Hightatras:


Warenwelt

Beim Uhrmacher

Die Batterie meiner Armbanduhr ist leer, es erscheinen keine Zahlen mehr auf dem Display. Eines der wenigen verbliebenen Fachgeschäfte ist ein Uhrmacher. In die Scheibe des Geschäftes wurde vermittels Sandstrahl oder Flußsäure der Name des Uhrmachermeisters gegraben. Genau genommen negativ, die Scheibe ist milchig trüb, lediglich die Buchstaben aus transparentem Glas erlauben Einblick in die Ladenräume. Meine Reparatur kann sofort ausgeführt werden, der Inhaber bedeutet mir in einem der zwei senffarbenen Sessel Platz zu nehmen.
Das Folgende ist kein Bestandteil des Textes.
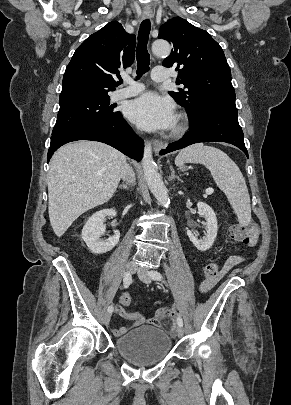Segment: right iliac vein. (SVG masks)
<instances>
[{"label": "right iliac vein", "instance_id": "obj_1", "mask_svg": "<svg viewBox=\"0 0 291 405\" xmlns=\"http://www.w3.org/2000/svg\"><path fill=\"white\" fill-rule=\"evenodd\" d=\"M138 266L134 261H131L127 264V271L131 274L135 273V271L137 270ZM111 318V313L110 312H105L103 315V322L104 324L108 325L109 321Z\"/></svg>", "mask_w": 291, "mask_h": 405}]
</instances>
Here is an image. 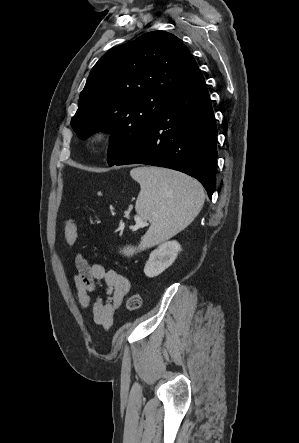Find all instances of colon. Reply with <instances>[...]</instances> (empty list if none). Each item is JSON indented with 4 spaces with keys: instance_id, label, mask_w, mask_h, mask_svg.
Segmentation results:
<instances>
[{
    "instance_id": "1",
    "label": "colon",
    "mask_w": 299,
    "mask_h": 443,
    "mask_svg": "<svg viewBox=\"0 0 299 443\" xmlns=\"http://www.w3.org/2000/svg\"><path fill=\"white\" fill-rule=\"evenodd\" d=\"M64 231L68 245L75 246L77 243V227L73 218L68 217L64 220ZM141 304L142 298L140 294L134 293L128 298L126 307L129 311L134 312L141 307Z\"/></svg>"
}]
</instances>
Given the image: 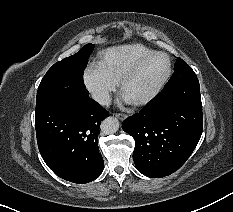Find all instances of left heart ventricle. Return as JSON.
<instances>
[{"label":"left heart ventricle","mask_w":233,"mask_h":212,"mask_svg":"<svg viewBox=\"0 0 233 212\" xmlns=\"http://www.w3.org/2000/svg\"><path fill=\"white\" fill-rule=\"evenodd\" d=\"M168 63L164 56L158 55L149 59L139 72L128 82L123 94L129 101H135L148 94L162 79Z\"/></svg>","instance_id":"left-heart-ventricle-1"}]
</instances>
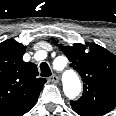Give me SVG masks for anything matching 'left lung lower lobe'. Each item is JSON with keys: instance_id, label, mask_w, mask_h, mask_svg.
<instances>
[{"instance_id": "obj_1", "label": "left lung lower lobe", "mask_w": 116, "mask_h": 116, "mask_svg": "<svg viewBox=\"0 0 116 116\" xmlns=\"http://www.w3.org/2000/svg\"><path fill=\"white\" fill-rule=\"evenodd\" d=\"M77 114H79L80 116H102L105 113L103 112H98V111H94V110H88V111H78V110H74Z\"/></svg>"}]
</instances>
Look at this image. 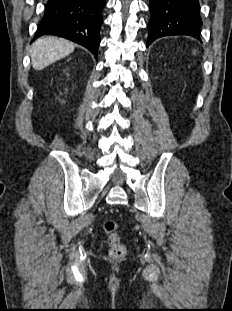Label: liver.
Here are the masks:
<instances>
[{
	"instance_id": "6515ba94",
	"label": "liver",
	"mask_w": 232,
	"mask_h": 311,
	"mask_svg": "<svg viewBox=\"0 0 232 311\" xmlns=\"http://www.w3.org/2000/svg\"><path fill=\"white\" fill-rule=\"evenodd\" d=\"M75 49L72 42L55 36L37 39L30 48L32 66L35 70H41L48 65L60 60Z\"/></svg>"
}]
</instances>
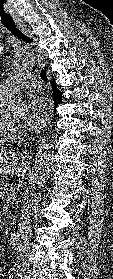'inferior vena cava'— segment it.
I'll use <instances>...</instances> for the list:
<instances>
[{"label": "inferior vena cava", "instance_id": "1", "mask_svg": "<svg viewBox=\"0 0 113 279\" xmlns=\"http://www.w3.org/2000/svg\"><path fill=\"white\" fill-rule=\"evenodd\" d=\"M31 204L28 202V190L25 191L22 223L20 226L21 240L18 244L15 267L21 273H30L29 253L31 249Z\"/></svg>", "mask_w": 113, "mask_h": 279}]
</instances>
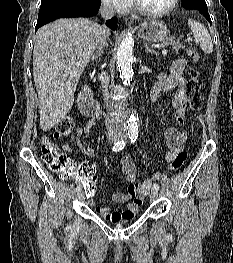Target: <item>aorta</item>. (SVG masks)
<instances>
[{
  "label": "aorta",
  "instance_id": "1",
  "mask_svg": "<svg viewBox=\"0 0 233 263\" xmlns=\"http://www.w3.org/2000/svg\"><path fill=\"white\" fill-rule=\"evenodd\" d=\"M133 45L132 38L125 37L117 50V64L119 67L120 77L125 83H129L134 76L133 68ZM128 129L130 131H137V118L134 111L130 112L128 119Z\"/></svg>",
  "mask_w": 233,
  "mask_h": 263
}]
</instances>
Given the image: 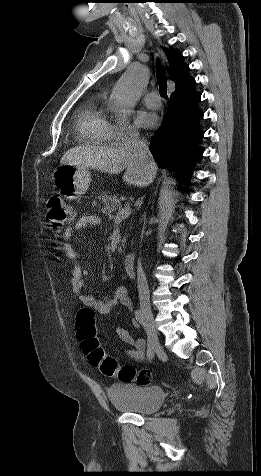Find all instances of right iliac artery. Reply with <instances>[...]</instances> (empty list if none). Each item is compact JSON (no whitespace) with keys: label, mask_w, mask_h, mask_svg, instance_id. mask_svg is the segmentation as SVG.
Instances as JSON below:
<instances>
[{"label":"right iliac artery","mask_w":261,"mask_h":476,"mask_svg":"<svg viewBox=\"0 0 261 476\" xmlns=\"http://www.w3.org/2000/svg\"><path fill=\"white\" fill-rule=\"evenodd\" d=\"M135 318L146 329L145 330V335H147V337H148L147 356H148L149 359H153L154 354H155L154 347H155L156 344L154 342V337L152 336L150 330H148L144 312L140 309L136 310L135 311Z\"/></svg>","instance_id":"right-iliac-artery-1"}]
</instances>
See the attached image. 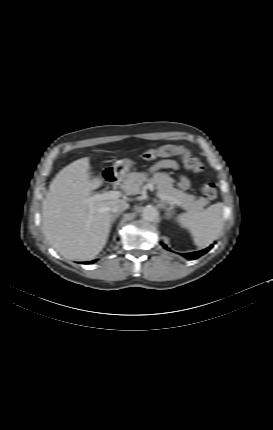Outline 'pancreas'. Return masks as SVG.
<instances>
[{
	"label": "pancreas",
	"instance_id": "1",
	"mask_svg": "<svg viewBox=\"0 0 273 430\" xmlns=\"http://www.w3.org/2000/svg\"><path fill=\"white\" fill-rule=\"evenodd\" d=\"M145 182L155 185L159 193L177 199L179 201L178 205L185 210L199 212L208 203L204 197H196L174 188L173 179L165 172L154 173L150 179L145 172H132L124 180V188L127 192L135 194L139 192Z\"/></svg>",
	"mask_w": 273,
	"mask_h": 430
}]
</instances>
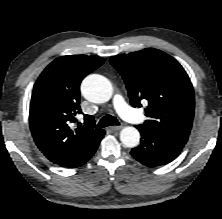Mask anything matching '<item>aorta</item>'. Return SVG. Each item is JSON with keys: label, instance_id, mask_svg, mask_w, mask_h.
I'll use <instances>...</instances> for the list:
<instances>
[{"label": "aorta", "instance_id": "obj_1", "mask_svg": "<svg viewBox=\"0 0 222 219\" xmlns=\"http://www.w3.org/2000/svg\"><path fill=\"white\" fill-rule=\"evenodd\" d=\"M81 92L91 102L104 103L111 98L113 87L106 77L92 74L83 80ZM120 140L126 147H136L140 141V133L135 127H125L120 132Z\"/></svg>", "mask_w": 222, "mask_h": 219}]
</instances>
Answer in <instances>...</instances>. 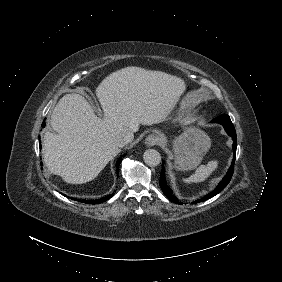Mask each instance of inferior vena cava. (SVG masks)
Returning a JSON list of instances; mask_svg holds the SVG:
<instances>
[{
    "label": "inferior vena cava",
    "instance_id": "602c4592",
    "mask_svg": "<svg viewBox=\"0 0 282 282\" xmlns=\"http://www.w3.org/2000/svg\"><path fill=\"white\" fill-rule=\"evenodd\" d=\"M134 138L133 132L129 128L122 129L114 136V142L118 147H124Z\"/></svg>",
    "mask_w": 282,
    "mask_h": 282
}]
</instances>
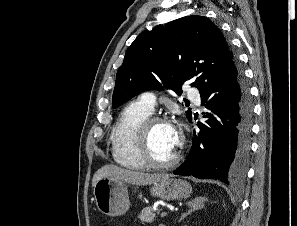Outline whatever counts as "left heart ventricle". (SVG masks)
I'll list each match as a JSON object with an SVG mask.
<instances>
[{
	"label": "left heart ventricle",
	"mask_w": 297,
	"mask_h": 226,
	"mask_svg": "<svg viewBox=\"0 0 297 226\" xmlns=\"http://www.w3.org/2000/svg\"><path fill=\"white\" fill-rule=\"evenodd\" d=\"M179 139L172 125L160 123L153 126L149 137L150 151L158 161L169 160L178 149Z\"/></svg>",
	"instance_id": "obj_1"
}]
</instances>
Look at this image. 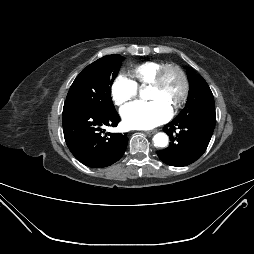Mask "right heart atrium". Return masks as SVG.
<instances>
[{
  "instance_id": "right-heart-atrium-1",
  "label": "right heart atrium",
  "mask_w": 254,
  "mask_h": 254,
  "mask_svg": "<svg viewBox=\"0 0 254 254\" xmlns=\"http://www.w3.org/2000/svg\"><path fill=\"white\" fill-rule=\"evenodd\" d=\"M138 89L134 82L126 75H118L111 84L113 102L122 106L137 95Z\"/></svg>"
}]
</instances>
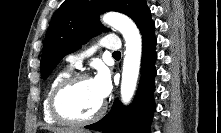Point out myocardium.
Returning a JSON list of instances; mask_svg holds the SVG:
<instances>
[{"label":"myocardium","instance_id":"f54148a6","mask_svg":"<svg viewBox=\"0 0 221 133\" xmlns=\"http://www.w3.org/2000/svg\"><path fill=\"white\" fill-rule=\"evenodd\" d=\"M83 80H91V77L85 73H75L66 77L62 81H60L55 88L53 89L50 98H49V109L52 116L57 119L59 122L72 126H83L90 124L98 119H100L105 111H106V103L102 102L98 110L92 115L82 118L76 119L64 114L59 107V99L61 95L67 91L73 85L83 81Z\"/></svg>","mask_w":221,"mask_h":133}]
</instances>
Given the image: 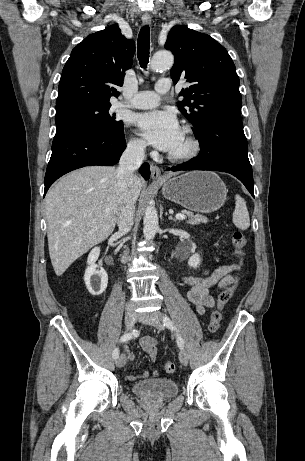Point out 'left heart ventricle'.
<instances>
[{
  "label": "left heart ventricle",
  "mask_w": 305,
  "mask_h": 461,
  "mask_svg": "<svg viewBox=\"0 0 305 461\" xmlns=\"http://www.w3.org/2000/svg\"><path fill=\"white\" fill-rule=\"evenodd\" d=\"M188 148V142H187V138L185 136V134L182 132L181 134V138L178 142V144L176 145V147L171 151V153H182L184 151H186Z\"/></svg>",
  "instance_id": "left-heart-ventricle-1"
}]
</instances>
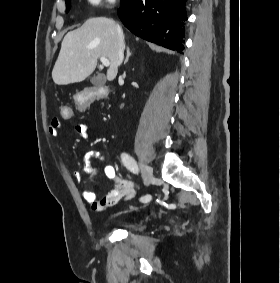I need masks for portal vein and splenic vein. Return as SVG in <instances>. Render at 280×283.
Returning a JSON list of instances; mask_svg holds the SVG:
<instances>
[{
    "mask_svg": "<svg viewBox=\"0 0 280 283\" xmlns=\"http://www.w3.org/2000/svg\"><path fill=\"white\" fill-rule=\"evenodd\" d=\"M100 61L106 67H108L110 65V61L106 57H100Z\"/></svg>",
    "mask_w": 280,
    "mask_h": 283,
    "instance_id": "portal-vein-and-splenic-vein-1",
    "label": "portal vein and splenic vein"
}]
</instances>
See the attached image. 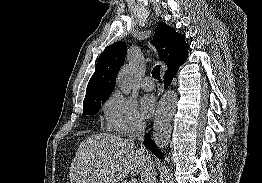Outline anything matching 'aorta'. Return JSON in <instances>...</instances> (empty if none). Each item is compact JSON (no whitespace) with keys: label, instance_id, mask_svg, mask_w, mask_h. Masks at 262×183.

Er hat erstaunlich große, prankenhafte Hände, nimmt meine Uhr entgegen und begibt sich in verborgene Hinterräume, seine Werkstatt.
Gläserne Vitrinen gefüllt mit allen erdenklichen Arten von Zeitmessern. An den Wänden Hängeuhren, auf dem hellbraunen Ofen in der Ecke diverse Uhren, wie sie wohl früher auf den Buffets des Gelsenkirchener Barocks thronten. Verkauf und Sammlung, aus »chronographiler« Sicht wertvoller Stücke, halten sich die Waage. Verblichene Tapeten sowie abgetretene beigegraue Teppiche als Boden des Handwerks. Mir gegenüber, wenn ich den Blick aus meinem Fauteuil nach oben werfe, im zentralen Blickpunkt an der Wand, der Meisterbrief, daneben ein gerahmtes Plakat. Eine Illustration zeigt einen Uhrmacher in zunftartiger Tracht, versunken in die miniaturhafte Mechanik eines Uhrwerks. Darunter der Satz »Ihn wird die Maschine nie ersetzen«. Eine Darstellung aus einer Zeit in der das Handwerk auch von staatlicher Seite glorifiziert wurde. Romantischer Optimismus und die Ausrichtung von Visionen auf die Ewigkeit. Der Druck ist an den Rändern von Gilb befallen, am Boden des Glasrahmens haben sich einige verstorbene Kerbtiere gesammelt.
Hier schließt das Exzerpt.